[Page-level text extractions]
-------------------------

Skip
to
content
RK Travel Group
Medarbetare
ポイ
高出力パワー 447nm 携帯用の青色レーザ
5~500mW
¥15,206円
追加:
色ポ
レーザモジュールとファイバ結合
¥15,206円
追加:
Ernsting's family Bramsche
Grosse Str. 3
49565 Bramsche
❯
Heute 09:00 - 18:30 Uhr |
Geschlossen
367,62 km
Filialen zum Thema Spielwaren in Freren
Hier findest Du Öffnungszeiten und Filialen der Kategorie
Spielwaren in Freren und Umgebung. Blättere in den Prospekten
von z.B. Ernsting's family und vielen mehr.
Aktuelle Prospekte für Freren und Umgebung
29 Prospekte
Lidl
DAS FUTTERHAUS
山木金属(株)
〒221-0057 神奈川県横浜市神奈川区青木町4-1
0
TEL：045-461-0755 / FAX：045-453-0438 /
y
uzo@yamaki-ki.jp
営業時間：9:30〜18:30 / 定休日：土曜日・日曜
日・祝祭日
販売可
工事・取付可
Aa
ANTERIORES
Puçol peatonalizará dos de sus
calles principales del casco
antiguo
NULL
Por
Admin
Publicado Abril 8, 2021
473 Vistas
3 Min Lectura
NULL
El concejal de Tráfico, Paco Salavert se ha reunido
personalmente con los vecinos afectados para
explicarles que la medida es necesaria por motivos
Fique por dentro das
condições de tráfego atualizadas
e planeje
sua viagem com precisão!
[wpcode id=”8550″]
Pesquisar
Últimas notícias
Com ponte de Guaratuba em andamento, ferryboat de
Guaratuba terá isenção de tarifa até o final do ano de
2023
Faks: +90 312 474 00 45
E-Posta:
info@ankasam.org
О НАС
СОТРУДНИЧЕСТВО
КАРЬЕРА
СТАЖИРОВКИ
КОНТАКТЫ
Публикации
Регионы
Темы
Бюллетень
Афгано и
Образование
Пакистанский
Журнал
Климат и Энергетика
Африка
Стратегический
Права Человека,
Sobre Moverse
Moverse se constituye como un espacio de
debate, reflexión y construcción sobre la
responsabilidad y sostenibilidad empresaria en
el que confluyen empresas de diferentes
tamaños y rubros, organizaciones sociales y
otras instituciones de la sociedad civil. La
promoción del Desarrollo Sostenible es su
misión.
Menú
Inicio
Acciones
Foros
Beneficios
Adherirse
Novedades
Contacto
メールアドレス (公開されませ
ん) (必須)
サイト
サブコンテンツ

-------------------------

* _GOAL OF THE EXERCISE_:
The lines from the one containing "calles principales del casco" through the end of the data are to be copied exactly, the first and last of them included.

* _ANSWER_:
calles principales del casco
antiguo
NULL
Por
Admin
Publicado Abril 8, 2021
473 Vistas
3 Min Lectura
NULL
El concejal de Tráfico, Paco Salavert se ha reunido
personalmente con los vecinos afectados para
explicarles que la medida es necesaria por motivos
Fique por dentro das
condições de tráfego atualizadas
e planeje
sua viagem com precisão!
[wpcode id=”8550″]
Pesquisar
Últimas notícias
Com ponte de Guaratuba em andamento, ferryboat de
Guaratuba terá isenção de tarifa até o final do ano de
2023
Faks: +90 312 474 00 45
E-Posta:
info@ankasam.org
О НАС
СОТРУДНИЧЕСТВО
КАРЬЕРА
СТАЖИРОВКИ
КОНТАКТЫ
Публикации
Регионы
Темы
Бюллетень
Афгано и
Образование
Пакистанский
Журнал
Климат и Энергетика
Африка
Стратегический
Права Человека,
Sobre Moverse
Moverse se constituye como un espacio de
debate, reflexión y construcción sobre la
responsabilidad y sostenibilidad empresaria en
el que confluyen empresas de diferentes
tamaños y rubros, organizaciones sociales y
otras instituciones de la sociedad civil. La
promoción del Desarrollo Sostenible es su
misión.
Menú
Inicio
Acciones
Foros
Beneficios
Adherirse
Novedades
Contacto
メールアドレス (公開されませ
ん) (必須)
サイト
サブコンテンツ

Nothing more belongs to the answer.